*What the task asks*
The full listing below is to be written out exactly.
-- Opening Marker --
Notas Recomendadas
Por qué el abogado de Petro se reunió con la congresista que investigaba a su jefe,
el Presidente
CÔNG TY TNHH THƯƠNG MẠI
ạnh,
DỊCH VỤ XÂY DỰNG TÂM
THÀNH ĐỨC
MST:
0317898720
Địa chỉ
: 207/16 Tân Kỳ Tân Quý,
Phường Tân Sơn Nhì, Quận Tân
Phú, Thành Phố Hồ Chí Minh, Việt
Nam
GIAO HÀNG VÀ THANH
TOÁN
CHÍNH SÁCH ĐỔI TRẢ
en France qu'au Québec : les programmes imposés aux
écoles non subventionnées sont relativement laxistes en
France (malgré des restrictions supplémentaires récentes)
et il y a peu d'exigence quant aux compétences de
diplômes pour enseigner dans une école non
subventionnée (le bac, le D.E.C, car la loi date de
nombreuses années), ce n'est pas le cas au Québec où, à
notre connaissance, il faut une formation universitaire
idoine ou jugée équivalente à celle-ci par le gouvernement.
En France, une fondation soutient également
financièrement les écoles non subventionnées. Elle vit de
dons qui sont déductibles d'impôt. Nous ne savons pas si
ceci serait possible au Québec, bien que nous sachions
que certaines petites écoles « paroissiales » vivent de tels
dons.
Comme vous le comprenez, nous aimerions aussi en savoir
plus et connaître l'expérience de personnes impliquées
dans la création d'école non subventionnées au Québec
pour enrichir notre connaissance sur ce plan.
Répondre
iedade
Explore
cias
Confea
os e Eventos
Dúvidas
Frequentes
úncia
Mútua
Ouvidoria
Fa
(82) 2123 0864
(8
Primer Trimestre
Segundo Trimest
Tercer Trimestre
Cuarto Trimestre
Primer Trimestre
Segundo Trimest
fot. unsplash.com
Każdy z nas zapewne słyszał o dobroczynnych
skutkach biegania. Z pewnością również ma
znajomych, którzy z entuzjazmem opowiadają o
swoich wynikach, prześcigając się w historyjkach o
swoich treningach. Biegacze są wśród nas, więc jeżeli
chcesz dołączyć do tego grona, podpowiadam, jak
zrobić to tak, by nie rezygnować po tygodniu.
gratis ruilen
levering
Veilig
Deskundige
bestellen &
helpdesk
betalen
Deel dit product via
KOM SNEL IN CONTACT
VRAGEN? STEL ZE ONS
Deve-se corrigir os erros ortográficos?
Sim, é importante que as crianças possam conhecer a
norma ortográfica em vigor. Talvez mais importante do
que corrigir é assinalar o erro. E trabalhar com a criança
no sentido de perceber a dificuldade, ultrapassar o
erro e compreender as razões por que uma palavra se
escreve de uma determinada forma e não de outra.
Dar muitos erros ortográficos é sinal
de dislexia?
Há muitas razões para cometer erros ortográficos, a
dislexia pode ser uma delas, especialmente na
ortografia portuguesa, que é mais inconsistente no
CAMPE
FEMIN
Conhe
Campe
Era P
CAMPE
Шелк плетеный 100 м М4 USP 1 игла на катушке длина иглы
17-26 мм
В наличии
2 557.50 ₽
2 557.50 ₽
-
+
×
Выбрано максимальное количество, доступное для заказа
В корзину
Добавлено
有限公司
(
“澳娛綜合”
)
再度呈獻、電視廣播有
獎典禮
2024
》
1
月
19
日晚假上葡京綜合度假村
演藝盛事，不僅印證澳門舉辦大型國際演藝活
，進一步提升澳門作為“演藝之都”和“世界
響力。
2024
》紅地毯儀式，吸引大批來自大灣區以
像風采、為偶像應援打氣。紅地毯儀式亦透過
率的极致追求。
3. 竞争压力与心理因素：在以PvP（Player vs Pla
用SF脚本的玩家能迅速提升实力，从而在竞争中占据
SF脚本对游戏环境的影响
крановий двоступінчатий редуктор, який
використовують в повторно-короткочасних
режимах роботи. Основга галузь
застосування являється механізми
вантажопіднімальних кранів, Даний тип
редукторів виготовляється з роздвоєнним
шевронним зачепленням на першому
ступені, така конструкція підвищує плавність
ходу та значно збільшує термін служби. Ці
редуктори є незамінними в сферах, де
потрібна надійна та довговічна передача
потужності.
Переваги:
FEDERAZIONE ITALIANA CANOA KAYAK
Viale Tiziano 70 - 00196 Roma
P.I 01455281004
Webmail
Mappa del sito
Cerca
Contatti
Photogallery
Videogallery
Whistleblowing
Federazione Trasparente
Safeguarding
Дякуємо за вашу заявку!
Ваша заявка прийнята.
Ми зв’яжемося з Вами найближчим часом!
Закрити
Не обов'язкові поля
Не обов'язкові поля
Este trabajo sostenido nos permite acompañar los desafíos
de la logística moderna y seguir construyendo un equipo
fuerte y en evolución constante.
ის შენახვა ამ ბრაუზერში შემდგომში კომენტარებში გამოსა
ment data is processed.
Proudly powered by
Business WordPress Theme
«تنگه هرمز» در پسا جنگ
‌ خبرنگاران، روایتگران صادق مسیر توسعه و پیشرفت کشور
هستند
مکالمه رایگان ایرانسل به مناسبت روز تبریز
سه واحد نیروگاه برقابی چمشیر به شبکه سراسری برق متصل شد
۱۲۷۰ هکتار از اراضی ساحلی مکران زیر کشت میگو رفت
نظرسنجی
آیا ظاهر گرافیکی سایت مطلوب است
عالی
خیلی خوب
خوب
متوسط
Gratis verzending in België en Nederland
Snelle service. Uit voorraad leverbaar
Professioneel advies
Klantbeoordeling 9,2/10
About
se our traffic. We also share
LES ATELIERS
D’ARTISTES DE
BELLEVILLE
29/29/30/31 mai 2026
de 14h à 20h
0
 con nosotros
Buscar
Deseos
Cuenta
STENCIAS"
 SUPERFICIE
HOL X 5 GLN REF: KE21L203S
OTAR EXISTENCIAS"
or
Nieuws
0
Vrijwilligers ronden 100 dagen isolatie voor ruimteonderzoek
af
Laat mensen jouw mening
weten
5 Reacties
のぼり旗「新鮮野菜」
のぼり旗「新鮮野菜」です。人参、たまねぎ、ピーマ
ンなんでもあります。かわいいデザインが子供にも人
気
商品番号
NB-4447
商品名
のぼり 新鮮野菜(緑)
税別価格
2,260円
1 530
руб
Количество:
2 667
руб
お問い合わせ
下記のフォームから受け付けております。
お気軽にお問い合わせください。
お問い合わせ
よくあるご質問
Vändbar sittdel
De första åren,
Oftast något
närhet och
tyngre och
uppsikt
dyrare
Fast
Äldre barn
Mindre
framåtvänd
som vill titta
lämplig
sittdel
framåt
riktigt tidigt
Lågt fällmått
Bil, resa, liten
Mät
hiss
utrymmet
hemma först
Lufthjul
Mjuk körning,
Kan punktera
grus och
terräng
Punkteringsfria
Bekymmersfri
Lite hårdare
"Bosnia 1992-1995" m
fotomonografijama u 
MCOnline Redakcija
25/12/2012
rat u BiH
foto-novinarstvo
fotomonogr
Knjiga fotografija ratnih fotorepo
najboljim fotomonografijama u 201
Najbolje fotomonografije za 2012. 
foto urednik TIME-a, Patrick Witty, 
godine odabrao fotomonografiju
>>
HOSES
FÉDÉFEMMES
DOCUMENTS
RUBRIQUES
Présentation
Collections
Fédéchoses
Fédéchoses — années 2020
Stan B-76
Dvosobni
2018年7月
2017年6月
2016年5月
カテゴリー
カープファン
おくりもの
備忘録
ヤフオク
-- Closing Marker --
*Answer for this exercise*
Notas Recomendadas
Por qué el abogado de Petro se reunió con la congresista que investigaba a su jefe,
el Presidente
CÔNG TY TNHH THƯƠNG MẠI
ạnh,
DỊCH VỤ XÂY DỰNG TÂM
THÀNH ĐỨC
MST:
0317898720
Địa chỉ
: 207/16 Tân Kỳ Tân Quý,
Phường Tân Sơn Nhì, Quận Tân
Phú, Thành Phố Hồ Chí Minh, Việt
Nam
GIAO HÀNG VÀ THANH
TOÁN
CHÍNH SÁCH ĐỔI TRẢ
en France qu'au Québec : les programmes imposés aux
écoles non subventionnées sont relativement laxistes en
France (malgré des restrictions supplémentaires récentes)
et il y a peu d'exigence quant aux compétences de
diplômes pour enseigner dans une école non
subventionnée (le bac, le D.E.C, car la loi date de
nombreuses années), ce n'est pas le cas au Québec où, à
notre connaissance, il faut une formation universitaire
idoine ou jugée équivalente à celle-ci par le gouvernement.
En France, une fondation soutient également
financièrement les écoles non subventionnées. Elle vit de
dons qui sont déductibles d'impôt. Nous ne savons pas si
ceci serait possible au Québec, bien que nous sachions
que certaines petites écoles « paroissiales » vivent de tels
dons.
Comme vous le comprenez, nous aimerions aussi en savoir
plus et connaître l'expérience de personnes impliquées
dans la création d'école non subventionnées au Québec
pour enrichir notre connaissance sur ce plan.
Répondre
iedade
Explore
cias
Confea
os e Eventos
Dúvidas
Frequentes
úncia
Mútua
Ouvidoria
Fa
(82) 2123 0864
(8
Primer Trimestre
Segundo Trimest
Tercer Trimestre
Cuarto Trimestre
Primer Trimestre
Segundo Trimest
fot. unsplash.com
Każdy z nas zapewne słyszał o dobroczynnych
skutkach biegania. Z pewnością również ma
znajomych, którzy z entuzjazmem opowiadają o
swoich wynikach, prześcigając się w historyjkach o
swoich treningach. Biegacze są wśród nas, więc jeżeli
chcesz dołączyć do tego grona, podpowiadam, jak
zrobić to tak, by nie rezygnować po tygodniu.
gratis ruilen
levering
Veilig
Deskundige
bestellen &
helpdesk
betalen
Deel dit product via
KOM SNEL IN CONTACT
VRAGEN? STEL ZE ONS
Deve-se corrigir os erros ortográficos?
Sim, é importante que as crianças possam conhecer a
norma ortográfica em vigor. Talvez mais importante do
que corrigir é assinalar o erro. E trabalhar com a criança
no sentido de perceber a dificuldade, ultrapassar o
erro e compreender as razões por que uma palavra se
escreve de uma determinada forma e não de outra.
Dar muitos erros ortográficos é sinal
de dislexia?
Há muitas razões para cometer erros ortográficos, a
dislexia pode ser uma delas, especialmente na
ortografia portuguesa, que é mais inconsistente no
CAMPE
FEMIN
Conhe
Campe
Era P
CAMPE
Шелк плетеный 100 м М4 USP 1 игла на катушке длина иглы
17-26 мм
В наличии
2 557.50 ₽
2 557.50 ₽
-
+
×
Выбрано максимальное количество, доступное для заказа
В корзину
Добавлено
有限公司
(
“澳娛綜合”
)
再度呈獻、電視廣播有
獎典禮
2024
》
1
月
19
日晚假上葡京綜合度假村
演藝盛事，不僅印證澳門舉辦大型國際演藝活
，進一步提升澳門作為“演藝之都”和“世界
響力。
2024
》紅地毯儀式，吸引大批來自大灣區以
像風采、為偶像應援打氣。紅地毯儀式亦透過
率的极致追求。
3. 竞争压力与心理因素：在以PvP（Player vs Pla
用SF脚本的玩家能迅速提升实力，从而在竞争中占据
SF脚本对游戏环境的影响
крановий двоступінчатий редуктор, який
використовують в повторно-короткочасних
режимах роботи. Основга галузь
застосування являється механізми
вантажопіднімальних кранів, Даний тип
редукторів виготовляється з роздвоєнним
шевронним зачепленням на першому
ступені, така конструкція підвищує плавність
ходу та значно збільшує термін служби. Ці
редуктори є незамінними в сферах, де
потрібна надійна та довговічна передача
потужності.
Переваги:
FEDERAZIONE ITALIANA CANOA KAYAK
Viale Tiziano 70 - 00196 Roma
P.I 01455281004
Webmail
Mappa del sito
Cerca
Contatti
Photogallery
Videogallery
Whistleblowing
Federazione Trasparente
Safeguarding
Дякуємо за вашу заявку!
Ваша заявка прийнята.
Ми зв’яжемося з Вами найближчим часом!
Закрити
Не обов'язкові поля
Не обов'язкові поля
Este trabajo sostenido nos permite acompañar los desafíos
de la logística moderna y seguir construyendo un equipo
fuerte y en evolución constante.
ის შენახვა ამ ბრაუზერში შემდგომში კომენტარებში გამოსა
ment data is processed.
Proudly powered by
Business WordPress Theme
«تنگه هرمز» در پسا جنگ
‌ خبرنگاران، روایتگران صادق مسیر توسعه و پیشرفت کشور
هستند
مکالمه رایگان ایرانسل به مناسبت روز تبریز
سه واحد نیروگاه برقابی چمشیر به شبکه سراسری برق متصل شد
۱۲۷۰ هکتار از اراضی ساحلی مکران زیر کشت میگو رفت
نظرسنجی
آیا ظاهر گرافیکی سایت مطلوب است
عالی
خیلی خوب
خوب
متوسط
Gratis verzending in België en Nederland
Snelle service. Uit voorraad leverbaar
Professioneel advies
Klantbeoordeling 9,2/10
About
se our traffic. We also share
LES ATELIERS
D’ARTISTES DE
BELLEVILLE
29/29/30/31 mai 2026
de 14h à 20h
0
 con nosotros
Buscar
Deseos
Cuenta
STENCIAS"
 SUPERFICIE
HOL X 5 GLN REF: KE21L203S
OTAR EXISTENCIAS"
or
Nieuws
0
Vrijwilligers ronden 100 dagen isolatie voor ruimteonderzoek
af
Laat mensen jouw mening
weten
5 Reacties
のぼり旗「新鮮野菜」
のぼり旗「新鮮野菜」です。人参、たまねぎ、ピーマ
ンなんでもあります。かわいいデザインが子供にも人
気
商品番号
NB-4447
商品名
のぼり 新鮮野菜(緑)
税別価格
2,260円
1 530
руб
Количество:
2 667
руб
お問い合わせ
下記のフォームから受け付けております。
お気軽にお問い合わせください。
お問い合わせ
よくあるご質問
Vändbar sittdel
De första åren,
Oftast något
närhet och
tyngre och
uppsikt
dyrare
Fast
Äldre barn
Mindre
framåtvänd
som vill titta
lämplig
sittdel
framåt
riktigt tidigt
Lågt fällmått
Bil, resa, liten
Mät
hiss
utrymmet
hemma först
Lufthjul
Mjuk körning,
Kan punktera
grus och
terräng
Punkteringsfria
Bekymmersfri
Lite hårdare
"Bosnia 1992-1995" m
fotomonografijama u 
MCOnline Redakcija
25/12/2012
rat u BiH
foto-novinarstvo
fotomonogr
Knjiga fotografija ratnih fotorepo
najboljim fotomonografijama u 201
Najbolje fotomonografije za 2012. 
foto urednik TIME-a, Patrick Witty, 
godine odabrao fotomonografiju
>>
HOSES
FÉDÉFEMMES
DOCUMENTS
RUBRIQUES
Présentation
Collections
Fédéchoses
Fédéchoses — années 2020
Stan B-76
Dvosobni
2018年7月
2017年6月
2016年5月
カテゴリー
カープファン
おくりもの
備忘録
ヤフオク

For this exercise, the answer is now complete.